On this day in 2004, the actor Christopher Reeve, who became famous for his starring role in four Superman films, dies from heart failure at the age of 52 at a hospital near his home in Westchester County, New York. Reeve, who was paralyzed in a 1995 horse-riding accident, was a leading advocate for spinal cord research.
Christopher Reeve was born on September 25, 1952, in New York City, and graduated from Cornell University and the Juilliard School. He made his Broadway debut in 1976 in A Matter of Gravity, starring Katharine Hepburn. The 6’4” actor shot to fame in 1978 when he was selected over some 200 other actors for the lead in Superman. Although he would play the action hero in three more films, Reeve was determined to “escape the cape” and avoid being typecast. As a result, he took on a variety of stage and screen roles. His film credits included Somewhere in Time (1980), Deathtrap (1983), The Remains of the Day (1993) and Village of the Damned (1995).
On May 27, 1995, Reeve, a strong athlete and avid horseman, was left paralyzed from the neck down after being thrown from his horse and breaking his neck during an equestrian competition in Virginia. The actor then became a crusader for people with spinal cord injuries and also lobbied for government funding of embryonic stem-cell research. During a speech at the 1996 Academy Awards, Reeve urged the Hollywood community to make more movies about social issues. In addition to his fundraising and advocacy work, Reeve wrote two books about his life experiences and continued his acting career. In 1997, he made his directorial debut with HBO’s In the Gloaming, which was nominated for five Emmy Awards, and in 1999, he starred in a remake of Alfred Hitchcock’s classic thriller Rear Window. In 2004, Reeve directed A&E’s The Brooke Ellison Story, a movie based on a true story about the first quadriplegic to graduate from Harvard University.

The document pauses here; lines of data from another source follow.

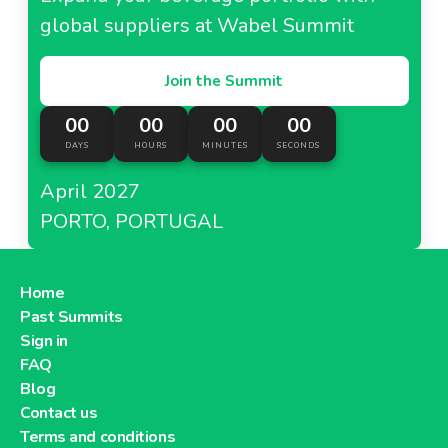
global suppliers at Wabel Summit
Join the Summit
00
00
00
00
DAYS
HOURS
MINUTES
SECONDS
April 2027
PORTO, PORTUGAL
Home
Past Summits
Sign in
FAQ
Blog
Contact us
Terms and conditions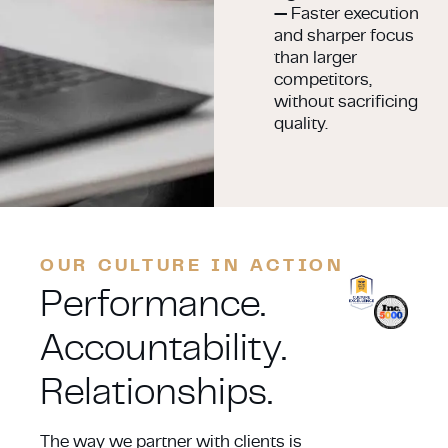
—
Faster execution
and sharper focus
than larger
competitors,
without sacrificing
quality.
OUR CULTURE IN ACTION
Performance.
Accountability.
Relationships.
The way we partner with clients is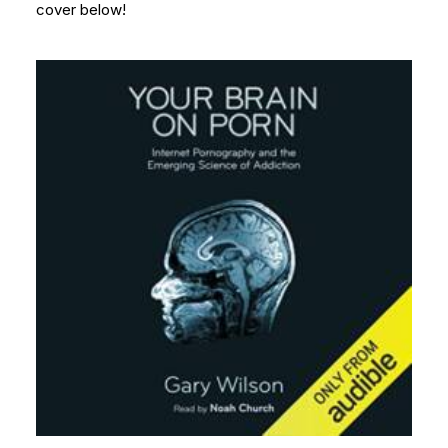
cover below!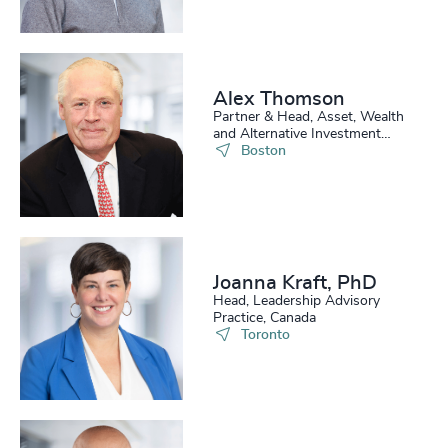
Alex Thomson
Partner & Head, Asset, Wealth
and Alternative Investment
Practice, US
Boston
Joanna Kraft, PhD
Head, Leadership Advisory
Practice, Canada
Toronto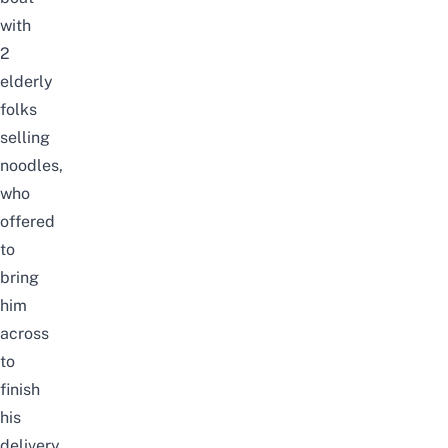
with
2
elderly
folks
selling
noodles,
who
offered
to
bring
him
across
to
finish
his
delivery.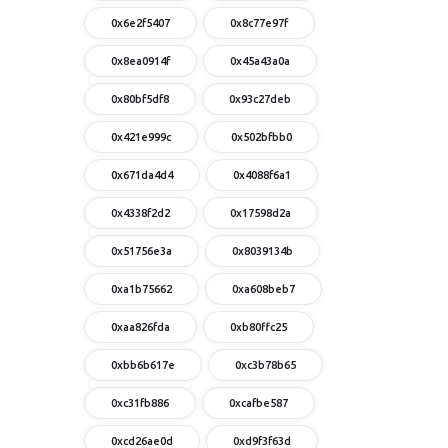
0x6e2f5407
0x8c77e97f
0x8ea0914f
0x45a43a0a
0x80bf5df8
0x93c27deb
0x421e999c
0x502bfbb0
0x671da4d4
0x4088f6a1
0x4338f2d2
0x17598d2a
0x51756e3a
0x8039134b
0xa1b75662
0xa608beb7
0xaa826fda
0xb80ffc25
0xbb6b617e
0xc3b78b65
0xc31fb886
0xcafbe587
0xcd26ae0d
0xd9f3f63d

In 2000, Reeve, who maintained an intensive physical therapy regime since the time of his accident, was able to move his index finger. He stated publicly that he was determined to walk again. In Reeve’s New York Times obituary, one of the doctors who treated him said: “Before [Reeve] there was really no hope. If you had a spinal cord injury like his there was not much that could be done, but he’s changed all that, he’s demonstrated that there is hope and that there are things that can be done.”